Each entry below should be given again exactly; the pictures stay out.

## WORKING DATA:
%%

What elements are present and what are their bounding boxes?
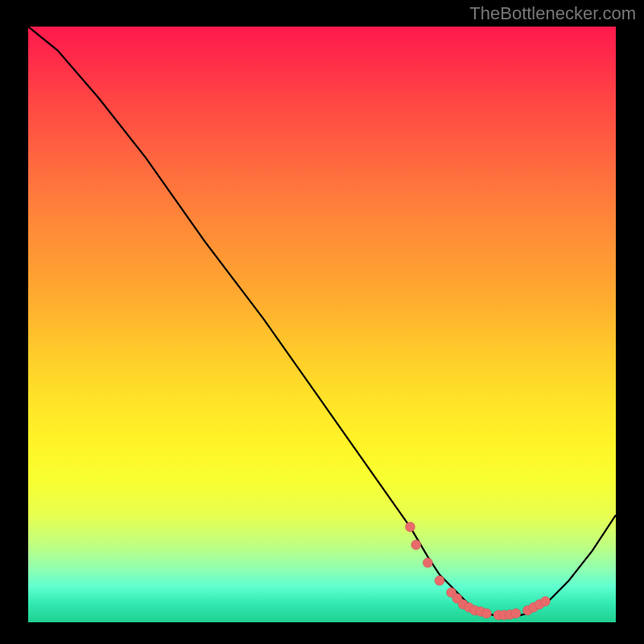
chart-marker — [511, 609, 521, 618]
chart-marker — [411, 540, 421, 550]
chart-marker — [435, 576, 444, 585]
chart-marker — [406, 522, 415, 532]
chart-plot-area — [28, 27, 616, 622]
chart-marker — [423, 558, 432, 568]
chart-curve — [28, 27, 616, 617]
attribution-text: TheBottlenecker.com — [469, 3, 636, 24]
chart-marker — [540, 597, 550, 606]
chart-svg — [28, 27, 616, 622]
chart-marker — [481, 609, 491, 618]
chart-markers — [406, 522, 551, 621]
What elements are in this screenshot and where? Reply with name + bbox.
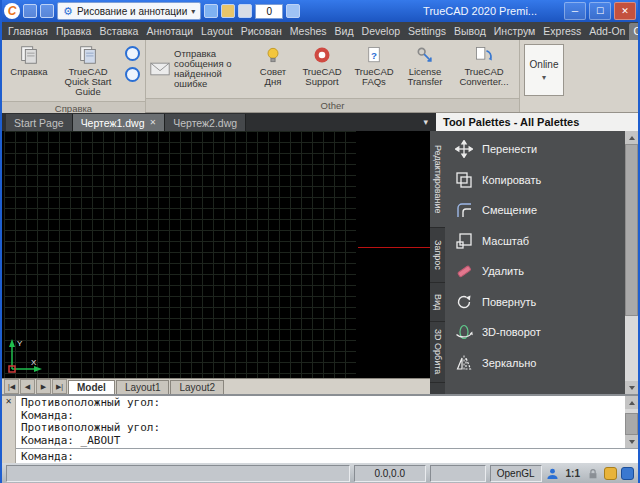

%%

## REPLY TO THE TASK:
What elements are present and what are their bounding boxes?
chart-marker — [511, 609, 521, 618]
chart-marker — [411, 540, 421, 550]
chart-marker — [435, 576, 444, 585]
chart-marker — [406, 522, 415, 532]
chart-plot-area — [28, 27, 616, 622]
chart-marker — [423, 558, 432, 568]
chart-curve — [28, 27, 616, 617]
attribution-text: TheBottlenecker.com — [469, 3, 636, 24]
chart-marker — [540, 597, 550, 606]
chart-svg — [28, 27, 616, 622]
chart-marker — [481, 609, 491, 618]
chart-markers — [406, 522, 551, 621]
What elements are in this screenshot and where? Reply with name + bbox.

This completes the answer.